Sweet Potato Chili with Kale
• 2 medium sweet potatoes, diced (approximately 2 pounds)
• 1 large red onion (approximately 10 ounces), finely chopped
• 2 15 ounce cans salt-free kidney beans
• 2 red bell peppers, seeded and finely diced
• 2 pounds fresh tomatoes, diced (or 2 14.5 ounce cans of salt-free tomatoes)
• 1 tablespoon salt-free chili powder
• 2 teaspoons smoked paprika (makes a difference when it’s smoked)
• ¼ teaspoon chipotle powder (or more to taste)
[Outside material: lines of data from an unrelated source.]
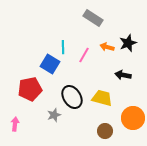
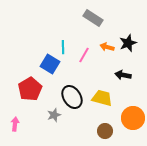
red pentagon: rotated 20 degrees counterclockwise
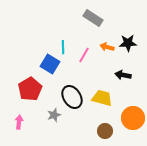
black star: rotated 18 degrees clockwise
pink arrow: moved 4 px right, 2 px up
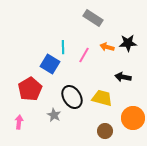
black arrow: moved 2 px down
gray star: rotated 24 degrees counterclockwise
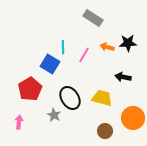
black ellipse: moved 2 px left, 1 px down
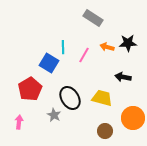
blue square: moved 1 px left, 1 px up
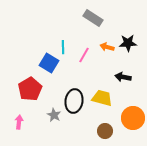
black ellipse: moved 4 px right, 3 px down; rotated 40 degrees clockwise
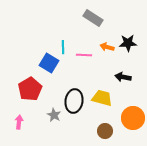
pink line: rotated 63 degrees clockwise
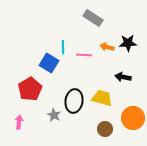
brown circle: moved 2 px up
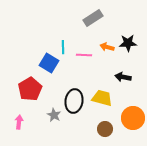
gray rectangle: rotated 66 degrees counterclockwise
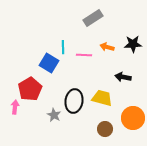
black star: moved 5 px right, 1 px down
pink arrow: moved 4 px left, 15 px up
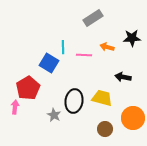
black star: moved 1 px left, 6 px up
red pentagon: moved 2 px left, 1 px up
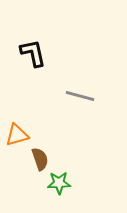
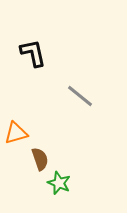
gray line: rotated 24 degrees clockwise
orange triangle: moved 1 px left, 2 px up
green star: rotated 25 degrees clockwise
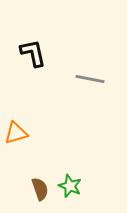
gray line: moved 10 px right, 17 px up; rotated 28 degrees counterclockwise
brown semicircle: moved 30 px down
green star: moved 11 px right, 3 px down
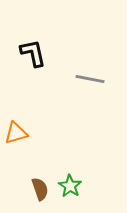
green star: rotated 10 degrees clockwise
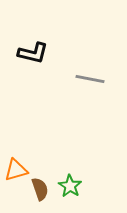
black L-shape: rotated 116 degrees clockwise
orange triangle: moved 37 px down
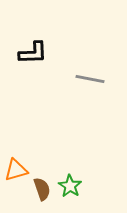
black L-shape: rotated 16 degrees counterclockwise
brown semicircle: moved 2 px right
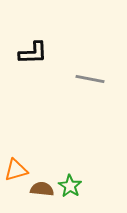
brown semicircle: rotated 65 degrees counterclockwise
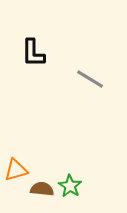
black L-shape: rotated 92 degrees clockwise
gray line: rotated 20 degrees clockwise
• 2 cups of Lacinato Kale, finely shredded like cabbage for coleslaw (or 8 ounces of Lacinato Kale)
• 3 cups of orange juice
In large pot, sauté onion and bell pepper in half of the orange juice for 8-10 minutes until onion is soft and translucent.
Add all remaining ingredients except for the kale.
Bring to a boil, and then reduce heat to simmer for 25-30 minutes until the sweet potatoes are soft, but not mushy.
Turn off heat and stir in kale so it wilts, then serve.
To make in an electric pressure cooker, place all ingredients in the cooker and cook on high pressure for 6 minutes and release pressure.